Following our earlier analyses of nonstandard continuum quantum field theories, we study here gapped systems in 3+1 dimensions, which exhibit fractonic behavior. In particular, we present three dual field theory descriptions of the low-energy physics of the X-cube model. A key aspect of our constructions is the use of discontinuous fields in the continuum field theory. Spacetime is continuous, but the fields are not.

Published as SciPost Phys. 10, 003 (2021)

Dear Editor,

We would like to thank the referees for their helpful input and suggestions. We have updated our draft to address these reports.

Sincerely,
Shu-Heng Shao and Nathan Seiberg

### List of changes

1. The third paragraph in the introduction was added to address the first comment of Report 2.

As the referee states, this paper reproduces all the universal features of the lattice X-cube model using the field theory approach of this series of papers.

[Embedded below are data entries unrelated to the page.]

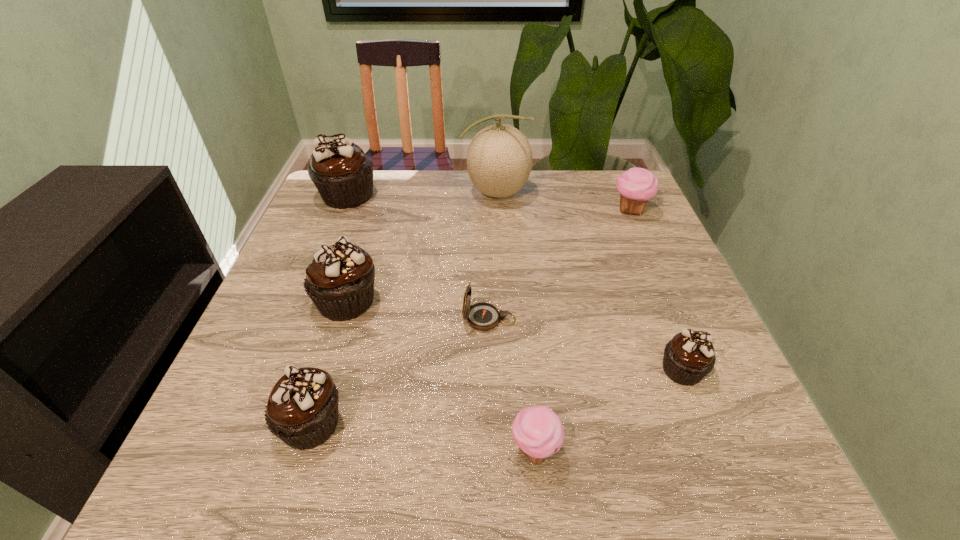 Find the location of a particular element. The image size is (960, 540). vacant space at the right edge of the desktop is located at coordinates (680, 314).

In the image, there is a desktop. What are the coordinates of `free space at the near left corner` in the screenshot? It's located at (268, 440).

At what (x,y) coordinates should I click in order to perform the action: click on vacant region at the far right corner of the desktop. Please return your answer as a coordinate pair (x, y). Image resolution: width=960 pixels, height=540 pixels. Looking at the image, I should click on (595, 176).

The image size is (960, 540). I want to click on vacant space in between the bigger pink cupcake and the tallest cupcake, so click(489, 203).

Locate an element on the screen. The height and width of the screenshot is (540, 960). free point between the third farthest brown cupcake and the tallest object is located at coordinates (589, 281).

This screenshot has height=540, width=960. I want to click on free space between the farther pink cupcake and the tallest object, so click(564, 201).

At what (x,y) coordinates should I click in order to perform the action: click on free spot between the left pink cupcake and the farthest brown cupcake. Please return your answer as a coordinate pair (x, y). Looking at the image, I should click on (441, 322).

Locate an element on the screen. The width and height of the screenshot is (960, 540). vacant space in between the tallest object and the third nearest cupcake is located at coordinates (589, 281).

Locate an element on the screen. vacant space that is in between the smallest brown cupcake and the farther pink cupcake is located at coordinates (657, 290).

Locate an element on the screen. This screenshot has height=540, width=960. vacant space that is in between the cantaloup and the right pink cupcake is located at coordinates (564, 201). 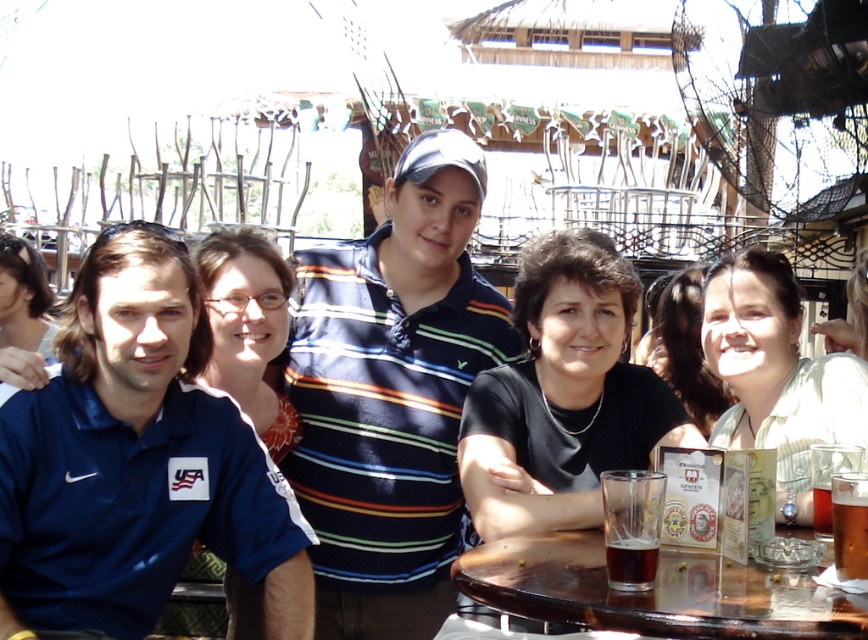 Question: Which object is the farthest from the light green shirt at center?

Choices:
 (A) black matte shirt at center
 (B) light beige blouse at center
 (C) blue cotton polo shirt at center

Answer: (C)

Question: Which of the following is the farthest from the observer?

Choices:
 (A) dark amber liquid at table center
 (B) blue cotton polo shirt at center
 (C) light beige blouse at center

Answer: (C)

Question: Which point is farther to the camera?

Choices:
 (A) matte blue shirt at left
 (B) blue cotton polo shirt at center
 (C) wooden table at lower center

Answer: (B)

Question: In this image, where is blue cotton polo shirt at center located relative to brown glass at table right?

Choices:
 (A) below
 (B) above

Answer: (B)

Question: Considering the relative positions of black matte shirt at center and wooden table at lower center in the image provided, where is black matte shirt at center located with respect to wooden table at lower center?

Choices:
 (A) left
 (B) right

Answer: (A)

Question: Does blue cotton polo shirt at center appear over light beige blouse at center?

Choices:
 (A) no
 (B) yes

Answer: (B) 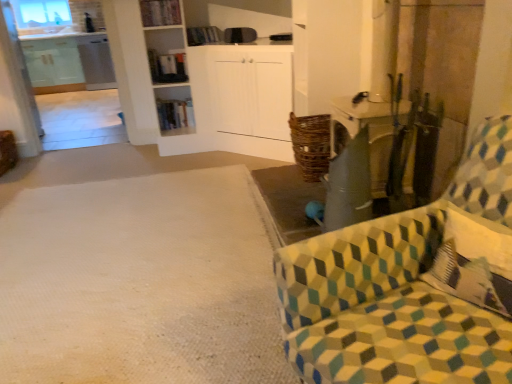 You are a GUI agent. You are given a task and a screenshot of the screen. Output one action in this format:
    pyautogui.click(x=<x>, y=<y>)
    Task: Click on the free space above white textured carpet at lower left (from a real-world perspective)
    This screenshot has width=512, height=384.
    Given the screenshot: What is the action you would take?
    pyautogui.click(x=97, y=267) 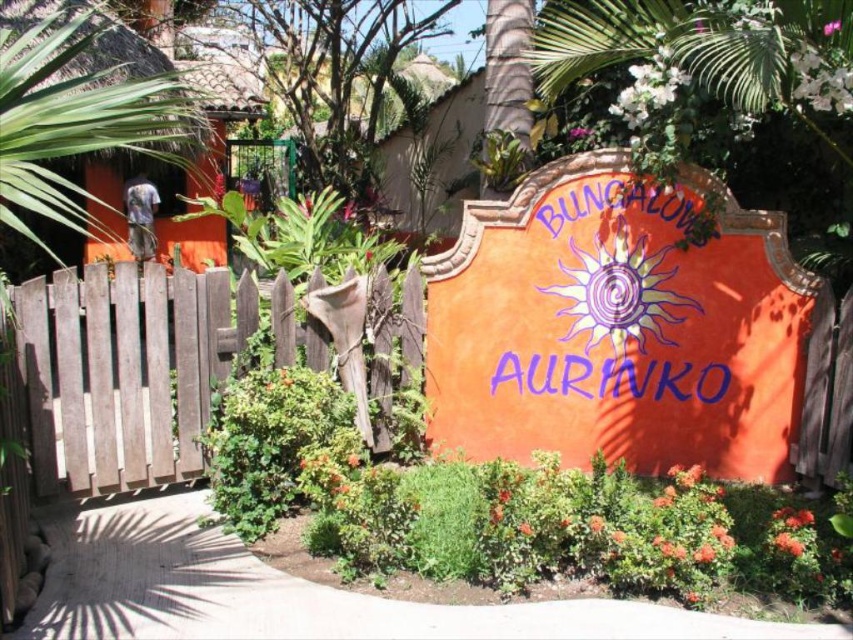 Question: Which of the following is the closest to the observer?

Choices:
 (A) (305, 352)
 (B) (582, 392)

Answer: (A)

Question: Can you confirm if orange stucco sign at center is positioned to the left of weathered wood gate at left?

Choices:
 (A) no
 (B) yes

Answer: (A)

Question: Among these objects, which one is nearest to the camera?

Choices:
 (A) weathered wood gate at left
 (B) pink matte flower at center
 (C) purple painted sign at center
 (D) orange stucco sign at center

Answer: (B)

Question: In this image, where is orange stucco sign at center located relative to pink matte flower at center?

Choices:
 (A) above
 (B) below

Answer: (B)

Question: Does orange stucco sign at center come in front of weathered wood gate at left?

Choices:
 (A) no
 (B) yes

Answer: (A)

Question: Estimate the real-world distances between objects in this image. Which object is farther from the orange stucco sign at center?

Choices:
 (A) pink matte flower at center
 (B) purple painted sign at center

Answer: (A) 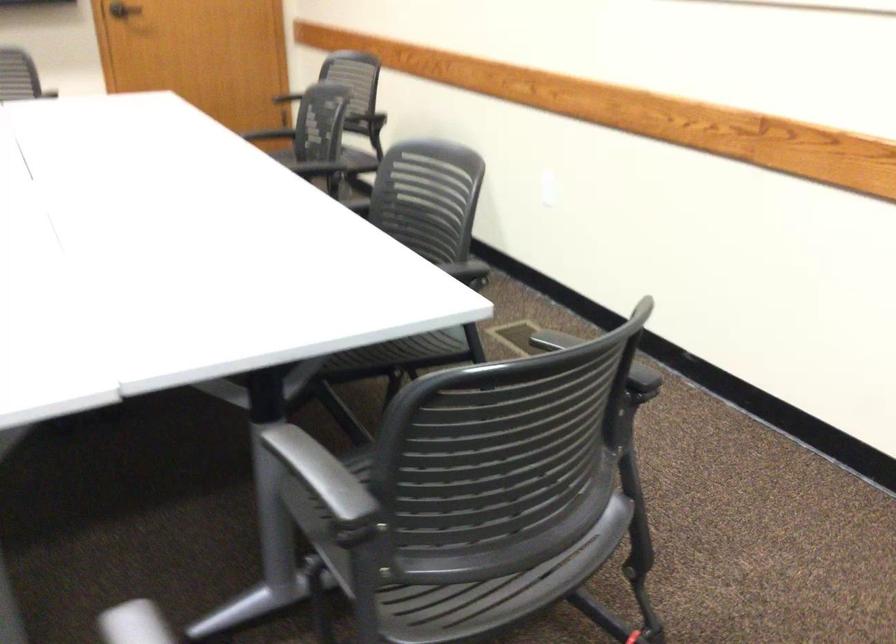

Later papers by these authors use the same approach to present new models and to uncover new results. The motivation here is to make sure that the formalism works correctly, by reproducing known results.

2. Footnote 3 was added to address the third comment of Report 1.

3. The paragraph starting at the end of page 4 was updated to address the second comment of Report 1. We explain our notation of the global symmetries there.

4. The caption of figure 1 was updated to address the third comment of Report 2.

5. The third paragraph in “Outline” in the introduction and the paragraph below (4.13) were added to address the fourth comment of both Report 1 and Report 2.

The main distinction between our continuum discussion and the existing literature is a detailed characterization of the space of fields and the allowed singularities. This has important consequences, especially in relation to the various global aspects of the system, including the quantization of the level in the BF Lagrangian. Another important difference is in the careful analysis of the symmetries – both the space symmetries and the subsystem symmetries. Finally, we use dualities to relate various different presentations of the same system. This leads to new continuum Lagrangians for the long-distance behavior of the X-cube model that have not appeared in the literature.

6. Regarding the first point of Report 1, there was no typo in (2.3). But the equation and the text below it were updated to avoid confusion.

7. The paragraphs below (2.7) and below (3.8) were updated to address the second comment of Report 2.

Since the model is gapped and has no local operators, there is a neighborhood in the space of coupling constants with the same long-distance behavior. However, the high-energy behavior changes within the neighborhood. The X-cube lattice model is a particular solvable point in that neighborhood. Its high-energy spectrum includes massive charged particles – various fractons, lineons, and planons. The point we focused on is special because of two related facts. It has a larger global symmetry and does not have these charged massive particles. This larger symmetry is central to our analysis. For this reason, we think that this distinction between the two points is important. Just for comparison, as we review in Appendix C, the difference between these points is similar to the difference between a standard lattice gauge theory of a cyclic group (a la Wegner) and the toric code (a la Kitaev).